Entretien avec Guillaume Pihet

Rythmes d'Afrique de l'Ouest adaptés à la batterie

Par Philippe Ballot (août 2005)

Guillaume Pihet vient de sortir sa méthode sur les rythmes afros adaptés à la batterie, Philippe vous propose la chronique de cette méthode ici. L'occasion pour nos deux batteurs de se rencontrer ...

Tob : Bonjour Guillaume, parle nous de ton parcours musical.

GP : J’ai commencé la batterie vers 6/7 ans à l’école de ma commune (St Brice Courcelles) et ce jusque l’âge de15 ans, à la suite de cela j’ai intégré différents groupes plutôt axés rock. J’ai ensuite rencontré un percussionniste pédagogue du nom d’Amdy Seck qui a été pour moi une révélation et l’ayant senti Amdy m’a proposé tout naturellement d’intégrer une de ses formations SAF SAFATY , groupe de percussions africaines.

Tob : Qu’est ce qui pousse un adolescent à développer les percussions africaines ?

GP : Plusieurs choses en fait, la polyrythmie, la puissance du groupe, la façon totalement différente d’écouter le rythme ainsi que le coté félin et agressif.

Tob : Je suppose que l’on n’écrit pas des méthodes d’une telle qualité sans s’être immerger ?

GP : Oui c’est juste, et pour cela je suis allé directement à la source, là où toutes les rythmiques africaines se métissent et convergent, le Sénégal, plus exactement à M’bour, c’est le carrefour international de la percussion.

Tob : Parle nous justement de cette méthode : comment a t-elle germée ?

GP : Tout a commencé à mon entrée au MAI (Musique Academy International de Nancy), à cette époque je travaillais principalement les percussions et j’ai donc dû me remettre à travailler plus sérieusement la batterie, comme dans toutes les grandes écoles on m’a demandé de créer un projet pour mon cursus de fin d’année et c’est là que j’ai eu l’idée d’écrire un livre sur l’adaptation des rythmes africains à la batterie. Ma rencontre avec André Charlier, instructeur à MAI a fait évoluer ma façon de travailler, ce qui a influencé fortement mon jeu notamment dans la façon d’adapter les systèmes au rythmes africains comme le 12/8.

Une fois ma thèse finalisée, je l’ai présentée à Alain Gozzo qui, très enthousiaste, ma encouragé à l’éditer à compte d’auteur.
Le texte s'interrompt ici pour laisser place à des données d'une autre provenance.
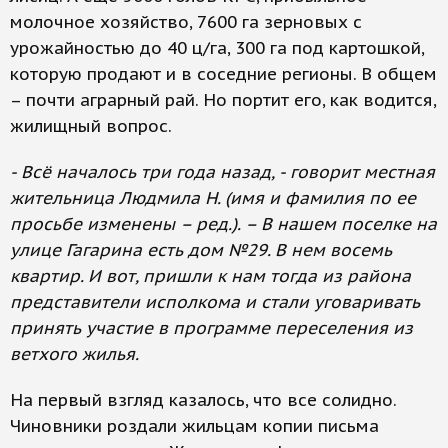
молочное хозяйство, 7600 га зерновых с
урожайностью до 40 ц/га, 300 га под картошкой,
которую продают и в соседние регионы. В общем
– почти аграрный рай. Но портит его, как водится,
жилищный вопрос.
- Всё началось три года назад, - говорит местная
жительница Людмила Н. (имя и фамилия по ее
просьбе изменены – ред.). – В нашем поселке на
улице Гагарина есть дом №29. В нем восемь
квартир. И вот, пришли к нам тогда из района
представители исполкома и стали уговаривать
принять участие в программе переселения из
ветхого жилья.
На первый взгляд казалось, что все солидно.
Чиновники роздали жильцам копии письма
Tob : Quel conseil donnerais tu à un batteur qui s’intéresserait aux musiques afro ?

GP : De travailler de l’intérieur, essentiellement s’exercer au chant et son placement rythmique par rapport aux claves, ainsi que le débit et la décomposition des phrasés, et biensûr, l’écoute. A la fin de ma méthode j’ai d’ailleurs indiqué un grand nombre de CD joués par les plus grands.

Tob : Question rituelle sur la toile : si tu devais boire un verre avec un mort ou un vivant, ce serait ?

GP : Disons…Tony Williams, à l’époque Lifetime et Soungalo Coulibali grand percussionniste Malien.